====== Material for the task
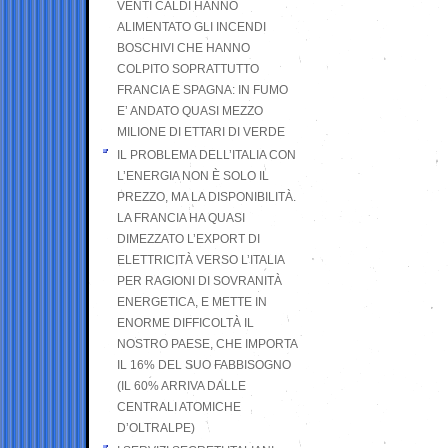
VENTI CALDI HANNO
ALIMENTATO GLI INCENDI
BOSCHIVI CHE HANNO
COLPITO SOPRATTUTTO
FRANCIA E SPAGNA: IN FUMO
E’ ANDATO QUASI MEZZO
MILIONE DI ETTARI DI VERDE
IL PROBLEMA DELL’ITALIA CON
L’ENERGIA NON È SOLO IL
PREZZO, MA LA DISPONIBILITÀ.
LA FRANCIA HA QUASI
DIMEZZATO L’EXPORT DI
ELETTRICITÀ VERSO L’ITALIA
PER RAGIONI DI SOVRANITÀ
ENERGETICA, E METTE IN
ENORME DIFFICOLTÀ IL
NOSTRO PAESE, CHE IMPORTA
IL 16% DEL SUO FABBISOGNO
(IL 60% ARRIVA DALLE
CENTRALI ATOMICHE
D’OLTRALPE)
============
# About this exercise:
Reproduce nothing but the lines from the line containing "(IL 60% ARRIVA DALLE" to the last line of the data, each exactly as written.

# Response area:
(IL 60% ARRIVA DALLE
CENTRALI ATOMICHE
D’OLTRALPE)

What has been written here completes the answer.